Ülke olarak gelişmiş ülkelerle kendimizi kıyaslarken gerçek yaşantıların yerine hep istatistikî verilerle kıyaslama yolunu tercih etiğimizden, nitelikle uğraşacağımıza hep nicel olanı yeğlediğimizden ve bakış olarak da sistematik değil de analitik bir bakışla baktığımızdan dolayı sistemde aksamalar kaçınılmaz hale gelmektedirler. Anasınıfı sayısı, okul öncesi öğrenci ve öğretmen sayılarının artırımı vb. gibi. Bunları yapmaya çalışırken okul öncesi sisteminin en önemli olan parçası olan anasınıfı öğretmenlerinin insan olma boyutunu unutmuş olup. Onlara olması gerekenden çok ama daha çok yükleniverip onları adeta yukarıda adı geçen hastalıklarla baş başa bırakma pozisyonuna getirmişiz.

Nasıl mı yani?

1- Okul öncesi kurumlarını açarken altyapı, etkinlik araçları, öğretmen, hemşire, rehber, hizmetli gibi olmazsa olmazları bir tarafa bırakıp sadece öğrenci sayılarını göz önünde bulundurup açmaya çalışmış ve çalışmaktayız. Öyle bir duruma getirmişiz ki, okulunuzda 10 öğrenciniz  (yaş farkları hiç önemli değil 48-71)ve küçücük boş bir dersliğiniz olsun yeter. Öğretmeniniz mi yok bulursunuz bir ücretli öğretmen (lise mezunu) kâfi, gerisi mi dersiniz, onlar olsa da olur olmasa da, çünkü benim öğretmenim hizmetlilikte yapar bakıcılıkta hele bakıcılığı da hiç sormayın! Yapmazsanız eğer bakıcılık halinizi, veliyi hemen sınıfın kapısında değil içinde buluverirsiniz.( neden dün çocuğumu tuvalette götürürken kı…nı  tam temizlememişsin gibi absurd sorular)

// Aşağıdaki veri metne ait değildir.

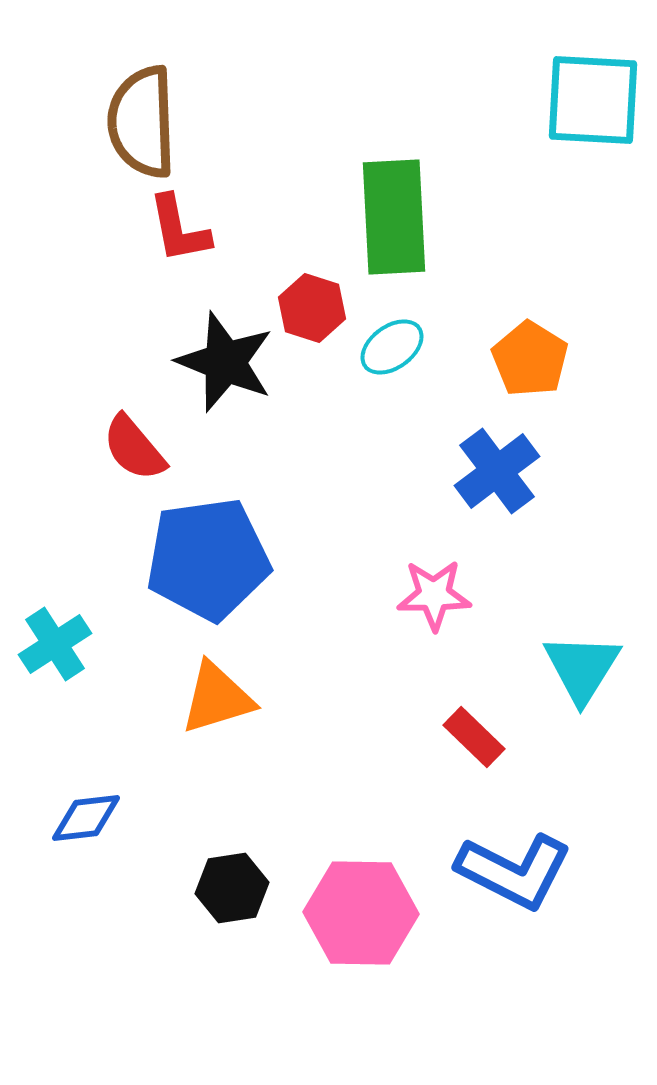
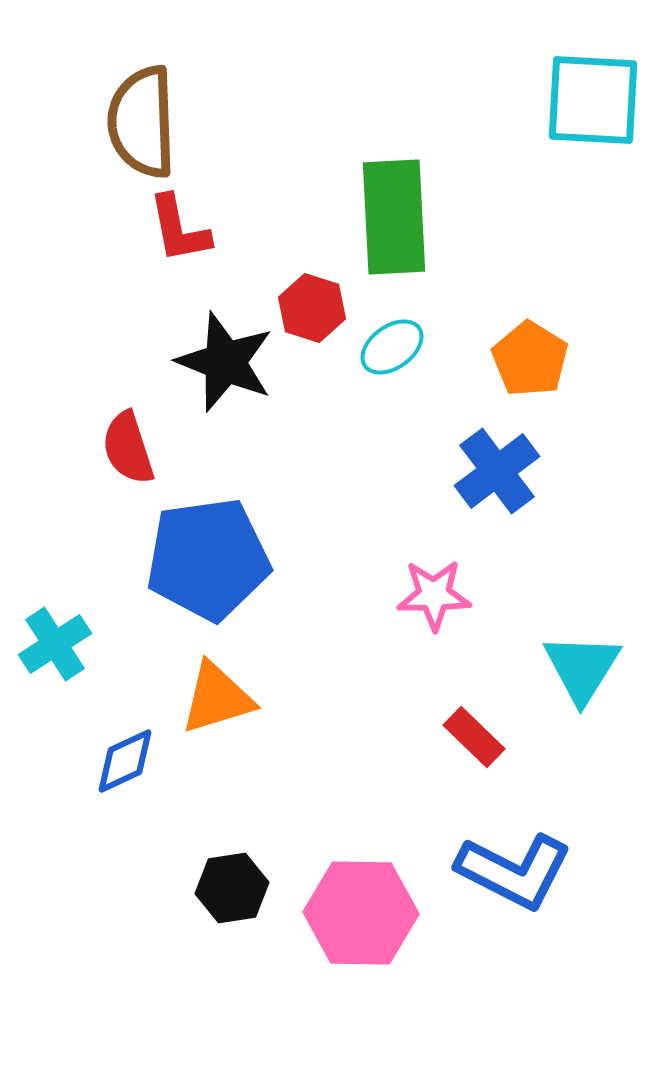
red semicircle: moved 6 px left; rotated 22 degrees clockwise
blue diamond: moved 39 px right, 57 px up; rotated 18 degrees counterclockwise
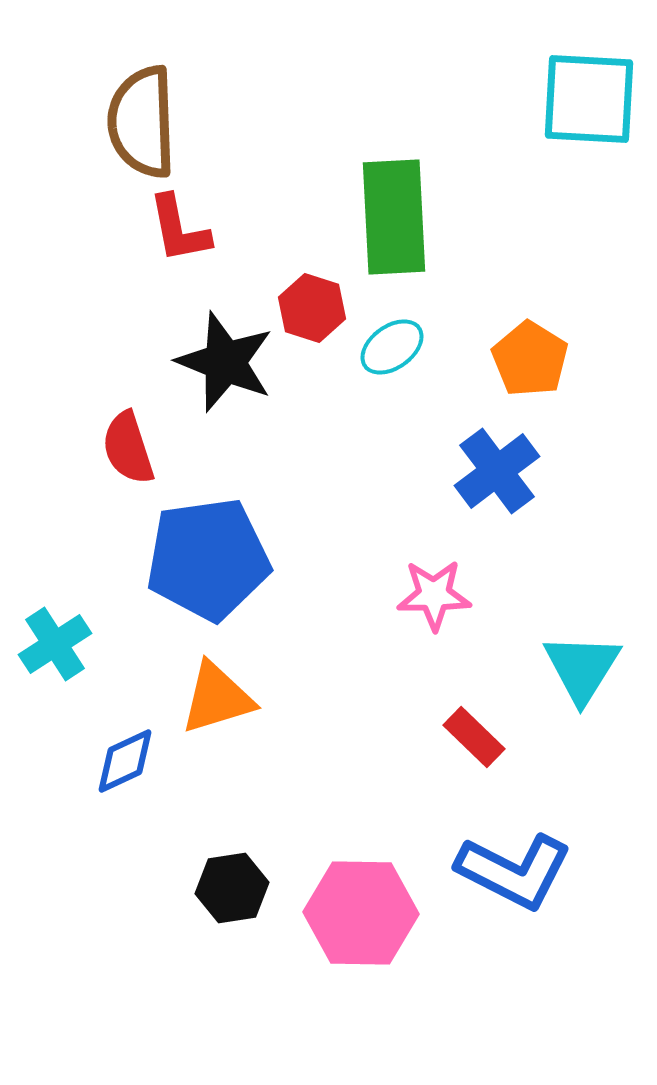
cyan square: moved 4 px left, 1 px up
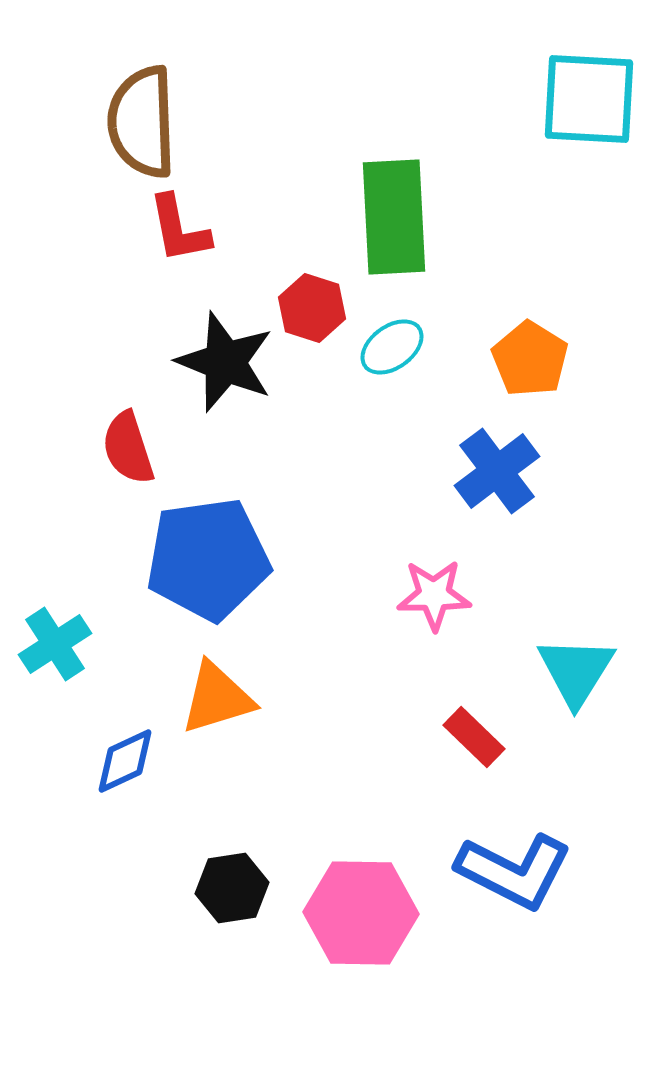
cyan triangle: moved 6 px left, 3 px down
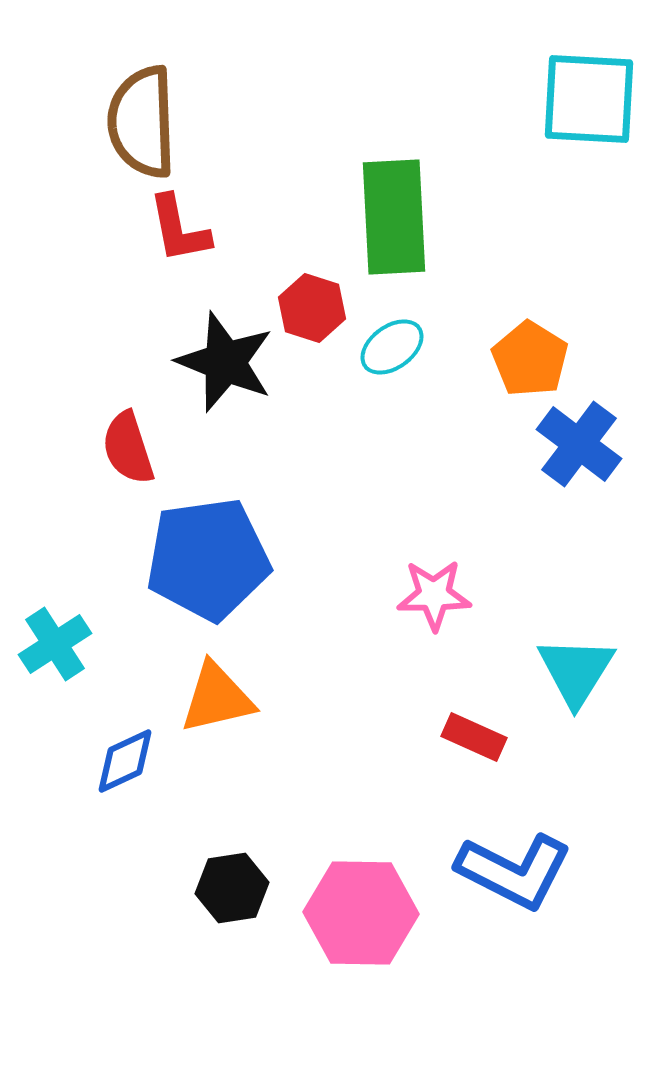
blue cross: moved 82 px right, 27 px up; rotated 16 degrees counterclockwise
orange triangle: rotated 4 degrees clockwise
red rectangle: rotated 20 degrees counterclockwise
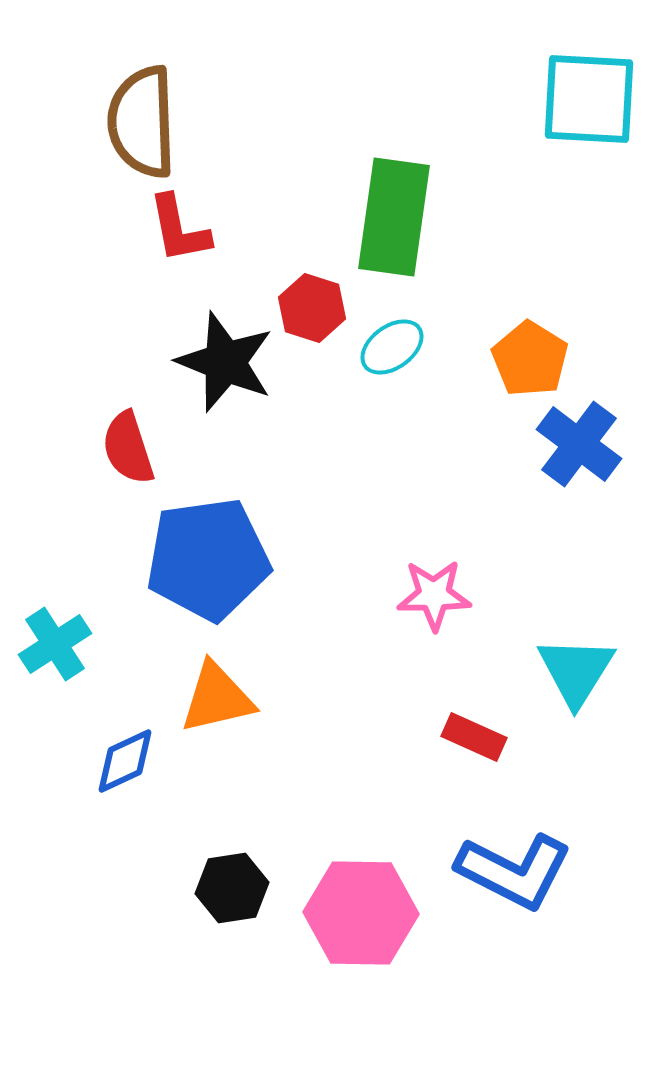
green rectangle: rotated 11 degrees clockwise
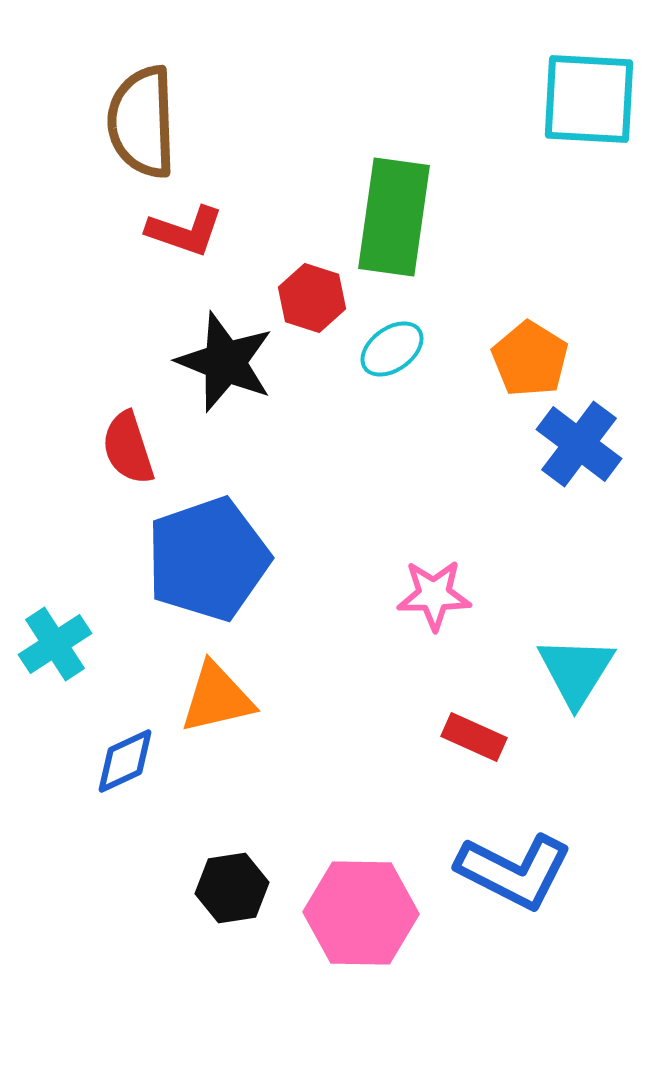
red L-shape: moved 6 px right, 2 px down; rotated 60 degrees counterclockwise
red hexagon: moved 10 px up
cyan ellipse: moved 2 px down
blue pentagon: rotated 11 degrees counterclockwise
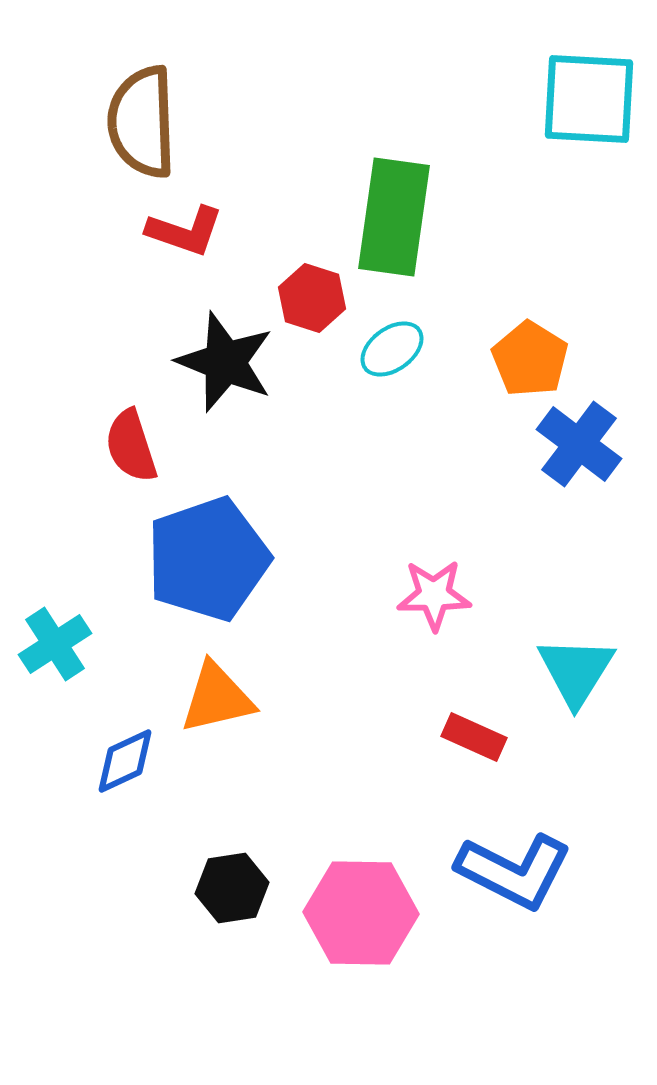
red semicircle: moved 3 px right, 2 px up
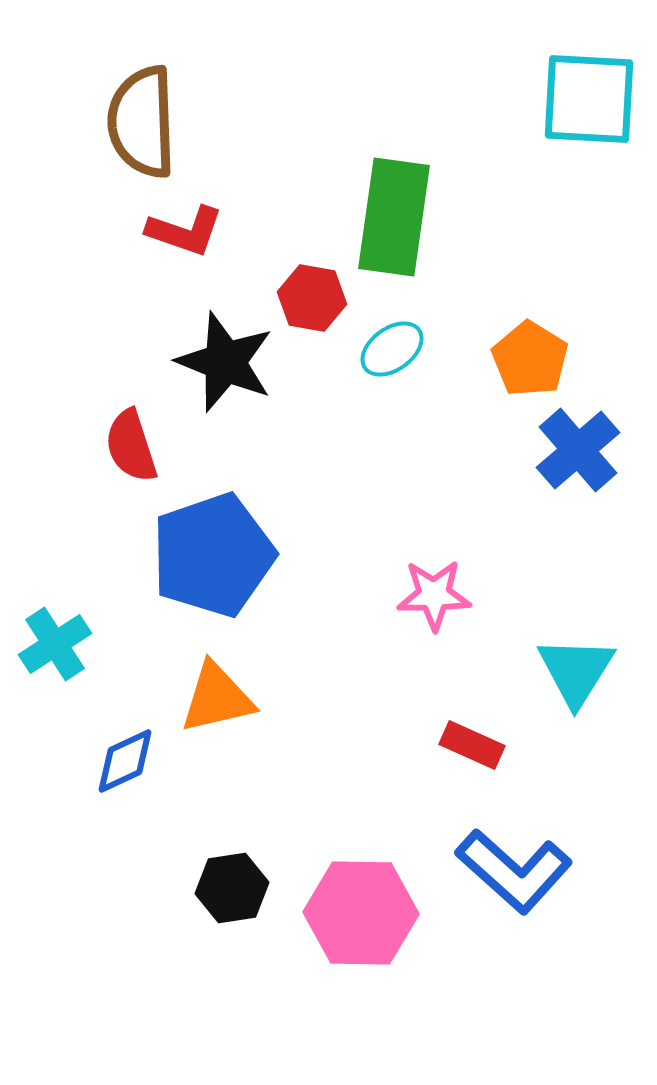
red hexagon: rotated 8 degrees counterclockwise
blue cross: moved 1 px left, 6 px down; rotated 12 degrees clockwise
blue pentagon: moved 5 px right, 4 px up
red rectangle: moved 2 px left, 8 px down
blue L-shape: rotated 15 degrees clockwise
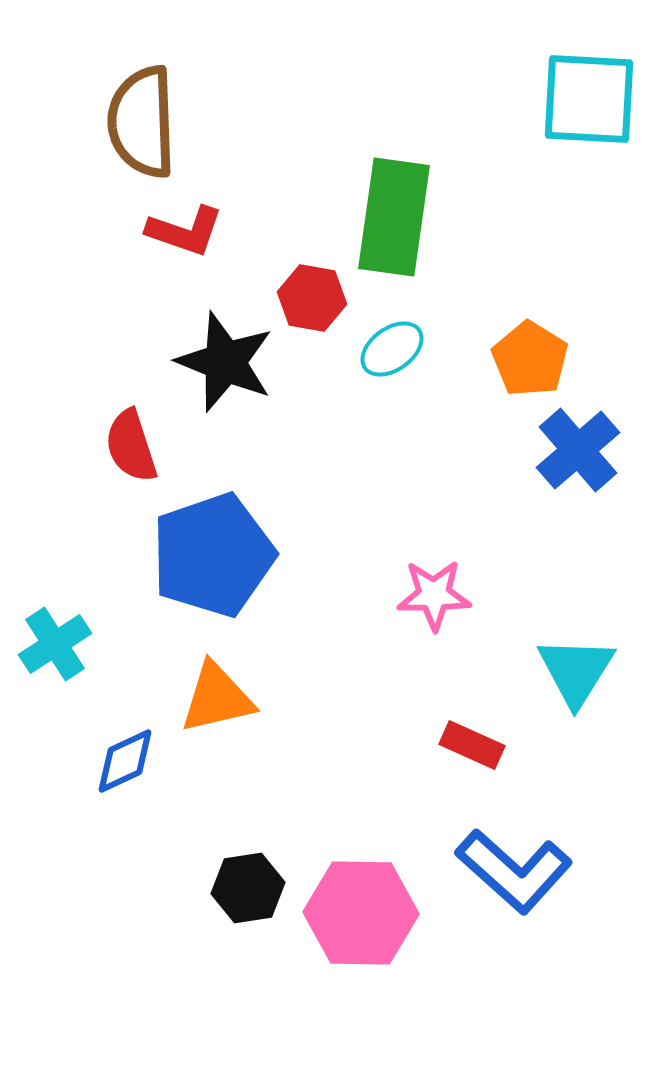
black hexagon: moved 16 px right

2- Anasınıfı öğretmenim 300 dakika hiç dinlenmeden maazallah hiç ara vermeden makine gibi çalışır, temel ihtiyacını da gideremez neden mi çünkü etkinlik aralığı yok yönetmelikte, bir çay molası düşünürseniz, pardon! Düşünemezsiniz çünkü ara yok.

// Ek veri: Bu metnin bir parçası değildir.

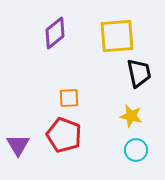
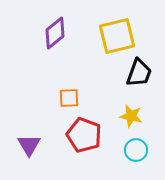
yellow square: rotated 9 degrees counterclockwise
black trapezoid: rotated 32 degrees clockwise
red pentagon: moved 20 px right
purple triangle: moved 11 px right
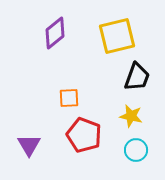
black trapezoid: moved 2 px left, 4 px down
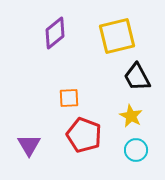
black trapezoid: rotated 132 degrees clockwise
yellow star: rotated 15 degrees clockwise
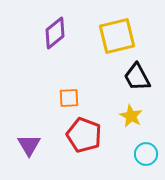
cyan circle: moved 10 px right, 4 px down
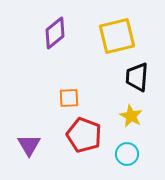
black trapezoid: rotated 32 degrees clockwise
cyan circle: moved 19 px left
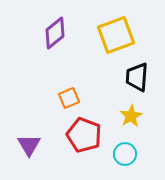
yellow square: moved 1 px left, 1 px up; rotated 6 degrees counterclockwise
orange square: rotated 20 degrees counterclockwise
yellow star: rotated 15 degrees clockwise
cyan circle: moved 2 px left
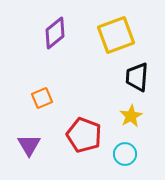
orange square: moved 27 px left
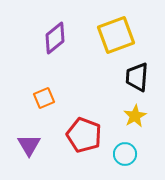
purple diamond: moved 5 px down
orange square: moved 2 px right
yellow star: moved 4 px right
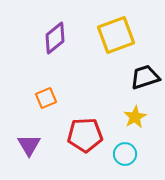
black trapezoid: moved 8 px right; rotated 68 degrees clockwise
orange square: moved 2 px right
yellow star: moved 1 px down
red pentagon: moved 1 px right; rotated 24 degrees counterclockwise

 3- Anasınıfı öğretmenim alan öğretmenidir ama diğer branş öğretmenleri maaş karşılığı 15 saat çalışırken o 18 saat çalışır, diğer branş öğretmenleri sınıf ve kişilik hizmetlerinde 2 saat alırken o pas geçer.

4- Anasınıfı öğretmenim muhasebecidir. Anasınıfı aidatları için velilerle boğuşur velilerden aidat toplar.

5- İlkokul ve ortaokul da devlet ders kitaplarını verir ama anasınıfına gelince etkinlik kitapları yok sadece program kitabı var. Sınıfların bir çoğunda fotokopi makinesi yok öğretmen 300 dakika ne yapsın? Hele birde kaynak kitap almaya kalkışsın görür gününü zaten ağırmış olan başı bu sefer soruşturmalarla ağarır yani!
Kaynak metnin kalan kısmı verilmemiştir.